## [EXERCISE]
Everything from the line containing "bezoekers. Het zou" through the end of the entries should be output exactly; nothing before it is wanted.

## [DATA FOR ANALYSIS]
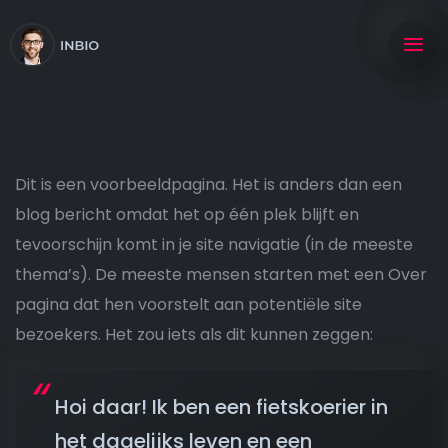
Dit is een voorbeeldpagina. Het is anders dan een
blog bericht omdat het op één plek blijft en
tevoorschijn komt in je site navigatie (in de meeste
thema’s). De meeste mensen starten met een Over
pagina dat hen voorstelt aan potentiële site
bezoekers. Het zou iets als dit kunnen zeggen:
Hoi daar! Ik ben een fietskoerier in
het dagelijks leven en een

## [RESPONSE BELOW]
bezoekers. Het zou iets als dit kunnen zeggen:
Hoi daar! Ik ben een fietskoerier in
het dagelijks leven en een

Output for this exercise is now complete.